After they left the Evangelical Social Congress , conservative theologians around Stoecker and the Greifswald university professor Martin von Nathusius founded the Free Church Social Conference (FKSK) on April 28, 1897 , which was close to the Christian Social Party . After Böhme had passed his second theological exam, he was appointed the first general secretary of the FKSK in the summer of 1897 . In this function he was responsible for the day-to-day business of the conference on behalf of the board . He also became a shop steward of the Christian Social Party and a committee member as well as chairman of the social commission of the Evangelical Workers' Association in Berlin , which was founded at his suggestion . On April 1, 1900, he handed over the office of General Secretary of the FKSK to his successor Reinhard Mumm , who later became a member of the Reichstag and member of the National Assembly .

Ernst Böhme Foundation

At the end of 1899 Böhme became the chaplain of the Berlin City Committee for the Inner Mission and in the same year he was a co-initiator of the Berlin homeworkers movement, which on October 2, 1900 led to the founding of the Berlin union of homeworkers by the church-social women's group in Berlin. Here, too, Reinhard Mumm later took over the continuation of Böhme's work. In 1901, a few months before his untimely death, Böhme was still a co-founder of the Vaterländischer Bauverein, the aim of which was to build apartments and homes for Christian workers. From 1901 he also worked as an ordained assistant preacher for the Reconciliation Congregation in the Nikolaikirche in Berlin .

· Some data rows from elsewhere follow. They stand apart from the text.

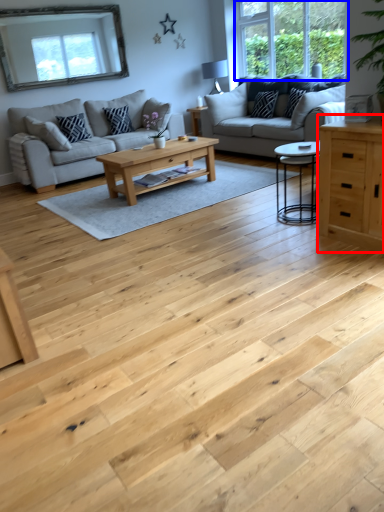 Question: Which point is closer to the camera, chest of drawers (highlighted by a red box) or window (highlighted by a blue box)?

Choices:
 (A) chest of drawers
 (B) window

Answer: (A) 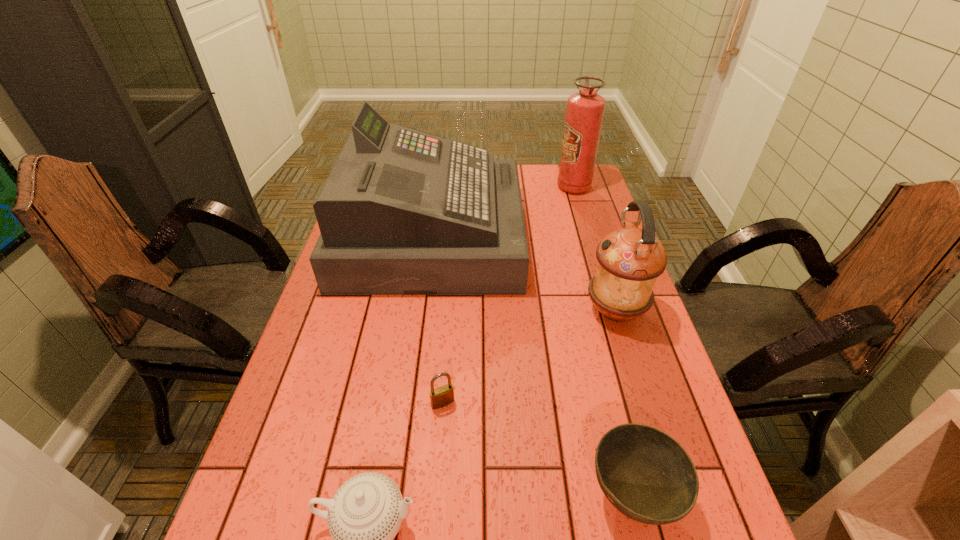 Identify the location of fire extinguisher that is at the far edge. (585, 110).

Image resolution: width=960 pixels, height=540 pixels. Find the location of `cash register located in the far edge section of the desktop`. cash register located in the far edge section of the desktop is located at coordinates (402, 212).

Where is `object present at the left edge`? This screenshot has height=540, width=960. object present at the left edge is located at coordinates [402, 212].

You are a GUI agent. You are given a task and a screenshot of the screen. Output one action in this format:
    pyautogui.click(x=<x>, y=<y>)
    Task: Click on the fire extinguisher located in the right edge section of the desktop
    
    Given the screenshot: What is the action you would take?
    pyautogui.click(x=585, y=110)

This screenshot has height=540, width=960. What are the coordinates of `oil lamp at the right edge` in the screenshot? It's located at (630, 259).

What are the coordinates of `object at the far left corner` in the screenshot? It's located at (402, 212).

The height and width of the screenshot is (540, 960). Find the location of `object present at the far right corner`. object present at the far right corner is located at coordinates (585, 110).

Identify the location of vacant area at the right edge. The image size is (960, 540). click(564, 225).

Find the location of `empty location between the oil lamp and the fire extinguisher`. empty location between the oil lamp and the fire extinguisher is located at coordinates (594, 249).

Identify which object is located as the nearest to the padlock. Please provide its 2D coordinates. Your answer should be formatted as a tuple, i.e. [(x, y)], where the tuple contains the x and y coordinates of a point satisfying the conditions above.

[(365, 514)] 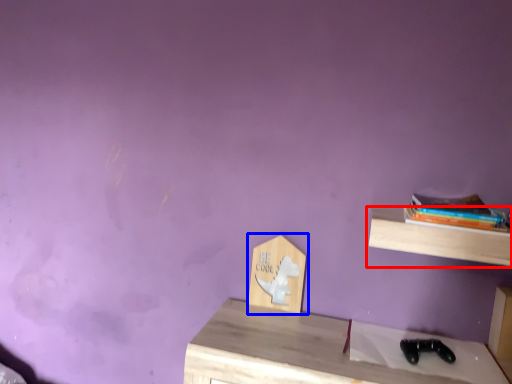 Question: Which point is closer to the camera, shelf (highlighted by a red box) or shelf (highlighted by a blue box)?

Choices:
 (A) shelf
 (B) shelf

Answer: (A) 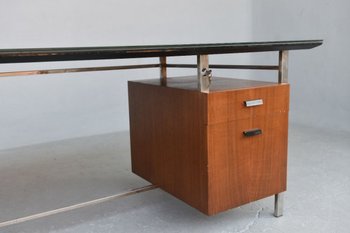 Identify the location of white floor. (320, 180). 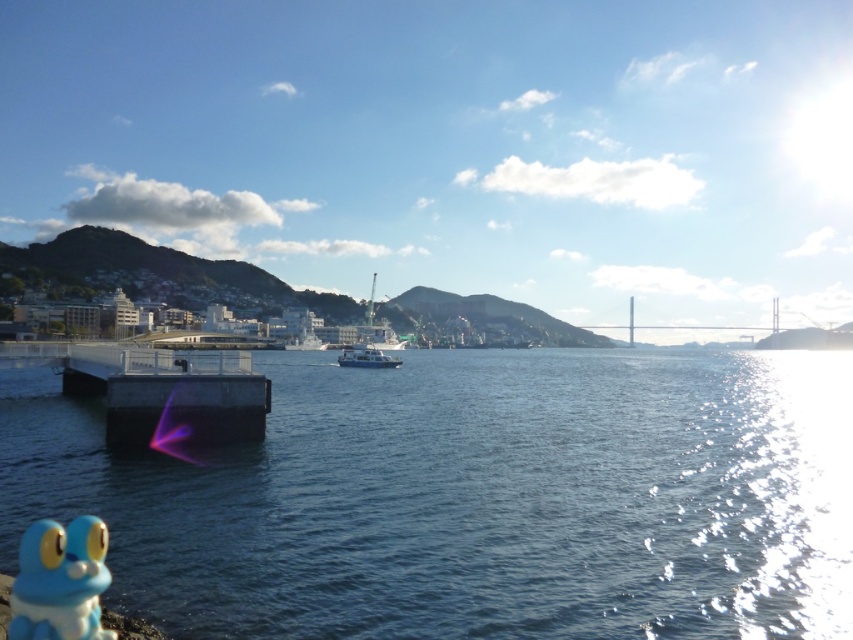 Between blue water at center and metallic gray bridge at center right, which one has more height?

With more height is metallic gray bridge at center right.

Can you confirm if blue water at center is positioned to the left of metallic gray bridge at center right?

Correct, you'll find blue water at center to the left of metallic gray bridge at center right.

Who is more forward, (202, 624) or (729, 330)?

Point (202, 624) is more forward.

This screenshot has height=640, width=853. Identify the location of blue water at center. (473, 499).

Which is more to the right, smooth concrete dock at center-left or white matte boat at center?

white matte boat at center

Does smooth concrete dock at center-left appear on the left side of white matte boat at center?

Yes, smooth concrete dock at center-left is to the left of white matte boat at center.

Does point (189, 385) come farther from viewer compared to point (367, 362)?

That is False.

The width and height of the screenshot is (853, 640). In order to click on smooth concrete dock at center-left in this screenshot , I will do `click(170, 394)`.

Who is shorter, metallic gray bridge at center right or white matte boat at center?

Standing shorter between the two is white matte boat at center.

Image resolution: width=853 pixels, height=640 pixels. What are the coordinates of `metallic gray bridge at center right` in the screenshot? It's located at (683, 324).

Where is `metallic gray bridge at center right`? Image resolution: width=853 pixels, height=640 pixels. metallic gray bridge at center right is located at coordinates (683, 324). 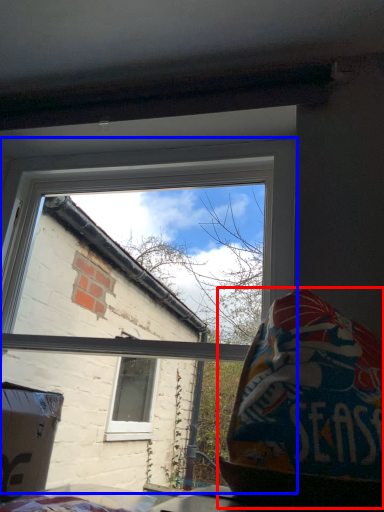 Question: Which of the following is the farthest to the observer, bean bag chair (highlighted by a red box) or window (highlighted by a blue box)?

Choices:
 (A) bean bag chair
 (B) window

Answer: (B) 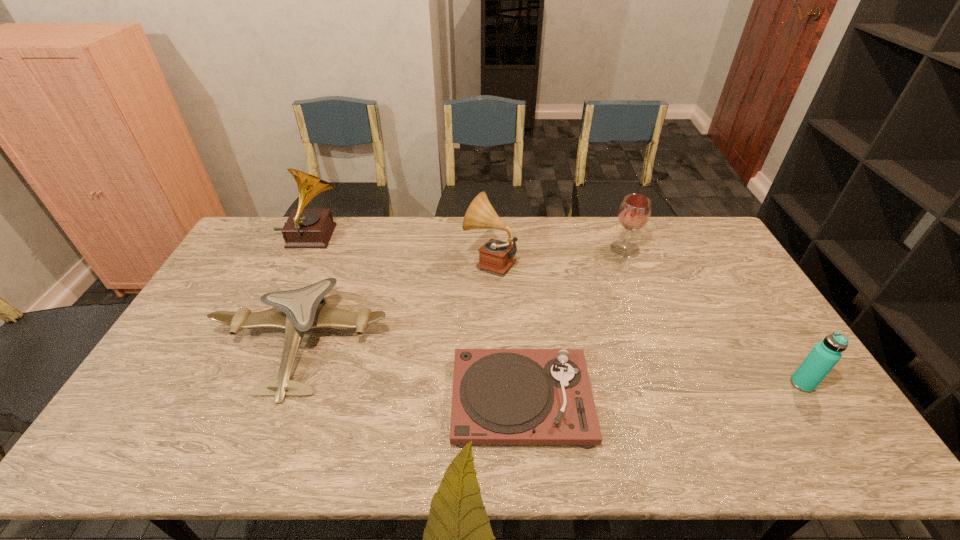 Where is `free space that satisfies the following two spatial constraints: 1. on the horn of the fifth shortest object; 2. on the right side of the nearest phonograph_record`? This screenshot has height=540, width=960. free space that satisfies the following two spatial constraints: 1. on the horn of the fifth shortest object; 2. on the right side of the nearest phonograph_record is located at coordinates (493, 399).

At what (x,y) coordinates should I click in order to perform the action: click on free space that satisfies the following two spatial constraints: 1. on the horn of the second shortest phonograph_record; 2. on the left side of the water bottle. Please return your answer as a coordinate pair (x, y). Looking at the image, I should click on (493, 384).

Locate an element on the screen. This screenshot has height=540, width=960. vacant space that satisfies the following two spatial constraints: 1. on the horn of the rightmost object; 2. on the right side of the second shortest phonograph_record is located at coordinates (493, 384).

The width and height of the screenshot is (960, 540). What are the coordinates of `vacant space that satisfies the following two spatial constraints: 1. on the back side of the nearest phonograph_record; 2. on the right side of the wineglass` in the screenshot? It's located at [x=510, y=249].

Find the location of a particular element. free location that satisfies the following two spatial constraints: 1. on the horn of the fifth shortest object; 2. on the back side of the water bottle is located at coordinates (493, 384).

The image size is (960, 540). Find the location of `free space that satisfies the following two spatial constraints: 1. from the horn of the fifth object from left to right; 2. on the left side of the leftmost phonograph_record`. free space that satisfies the following two spatial constraints: 1. from the horn of the fifth object from left to right; 2. on the left side of the leftmost phonograph_record is located at coordinates (305, 249).

At what (x,y) coordinates should I click in order to perform the action: click on vacant area that satisfies the following two spatial constraints: 1. on the back side of the wineglass; 2. on the right side of the nearest phonograph_record. Please return your answer as a coordinate pair (x, y). This screenshot has width=960, height=540. Looking at the image, I should click on (510, 249).

In order to click on free spot that satisfies the following two spatial constraints: 1. on the horn of the rightmost object; 2. on the left side of the fifth shortest object in this screenshot , I will do `click(493, 384)`.

You are a GUI agent. You are given a task and a screenshot of the screen. Output one action in this format:
    pyautogui.click(x=<x>, y=<y>)
    Task: Click on the free location that satisfies the following two spatial constraints: 1. from the horn of the leftmost phonograph_record; 2. on the back side of the fifth object from left to right
    The height and width of the screenshot is (540, 960).
    Given the screenshot: What is the action you would take?
    pyautogui.click(x=305, y=249)

Where is `vacant point that satisfies the following two spatial constraints: 1. from the horn of the leftmost phonograph_record; 2. on the back side of the second object from right to left`? The image size is (960, 540). vacant point that satisfies the following two spatial constraints: 1. from the horn of the leftmost phonograph_record; 2. on the back side of the second object from right to left is located at coordinates (305, 249). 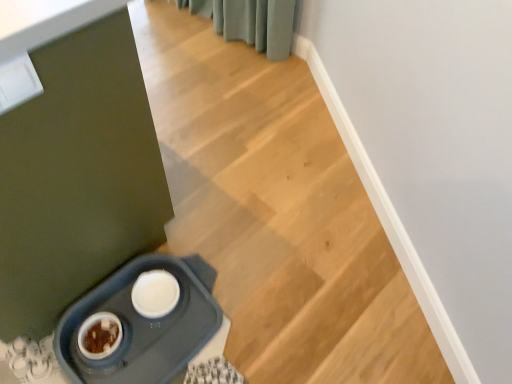 Locate an element on the screen. Image resolution: width=512 pixels, height=384 pixels. free space to the right of matte plastic pet feeder at lower left is located at coordinates (276, 311). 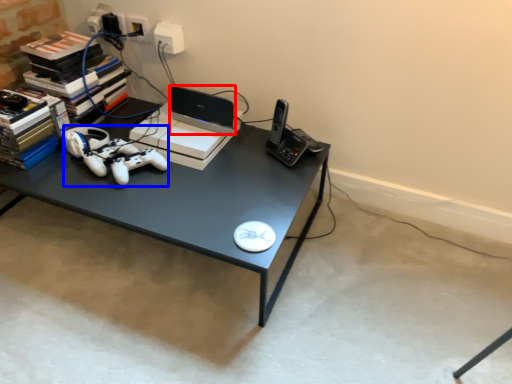 Question: Which object appears closest to the camera in this image, laptop (highlighted by a red box) or game controller (highlighted by a blue box)?

Choices:
 (A) laptop
 (B) game controller

Answer: (B) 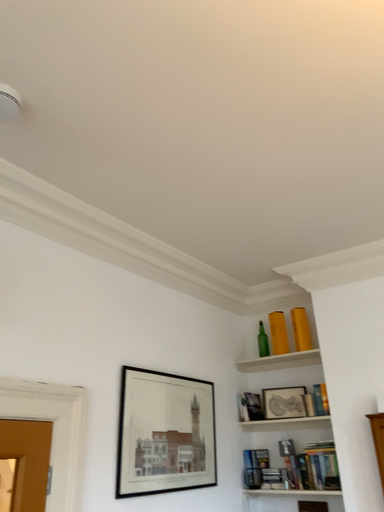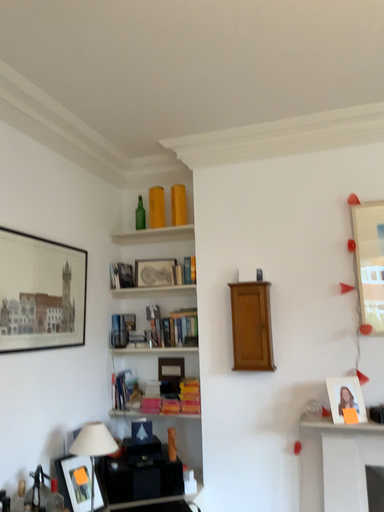 Question: How did the camera likely rotate when shooting the video?

Choices:
 (A) rotated upward
 (B) rotated downward

Answer: (B) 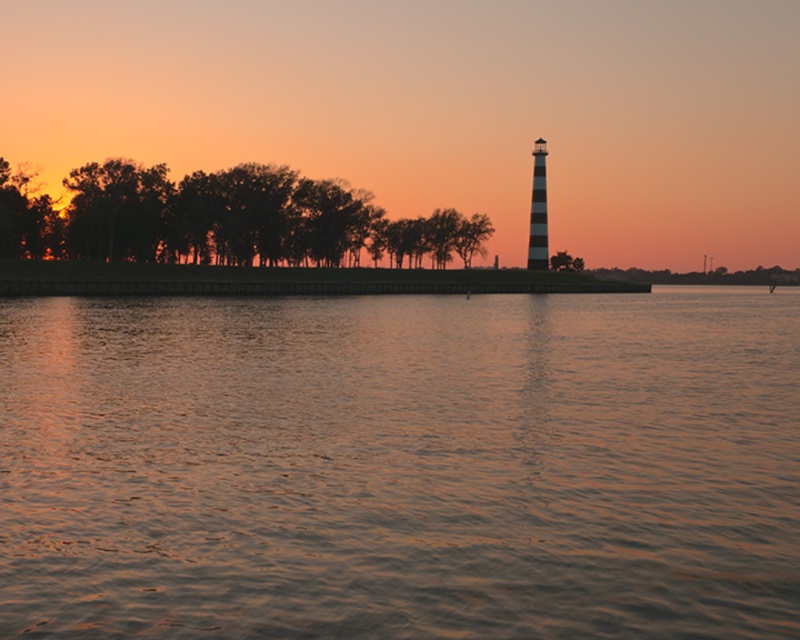 You are standing at the edge of the island where the lighthouse is located. You see the smooth water at center and the silhouette wood trees at left. Which object is closer to you?

The smooth water at center is closer to the viewer than the silhouette wood trees at left.

You are standing at the lighthouse in the sunset scene and want to take a photo. There are two points of interest marked as point 1 at coordinates point (333, 458) and point 2 at point (306, 196). Which point is closer to your current position at the lighthouse?

Point (333, 458) is closer to the camera than point (306, 196), so the point closer to your position at the lighthouse is point (333, 458).

You are standing at the edge of the island where the lighthouse is located. You want to walk towards the smooth water at center. Which direction should you move relative to the silhouette wood trees at left?

You should move to the right of the silhouette wood trees at left because the smooth water at center is located to the right of them.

In the same year he died of pneumonia. He was buried on his 30th birthday after a funeral service in the Church of Reconciliation in the Sophienkirchhof in Bergstrasse in Berlin. Mentor Adolf Stoecker gave the funeral address. Böhme bequeathed his savings to the Berlin Home Workers' Association, which was the basis of the later Ernst Böhme Foundation, which campaigned for the construction of rest houses for homeworkers.

Works

  • Christian work among homeworkers, presentation by General Secretary (Ernst) Böhme. With discussion. Negotiations of the 7th commission and the women's group of the Free Church-Social Conference in Erfurt 1900. Verlag der Berliner Stadtmission, 1900, pp. 44–66.

literature

Individual evidence

  1. ^ Hans Güldner, Kyffhäuser Association of German Student Associations : Directory of honorary members and old men. Gütersloh 1899, p. 7.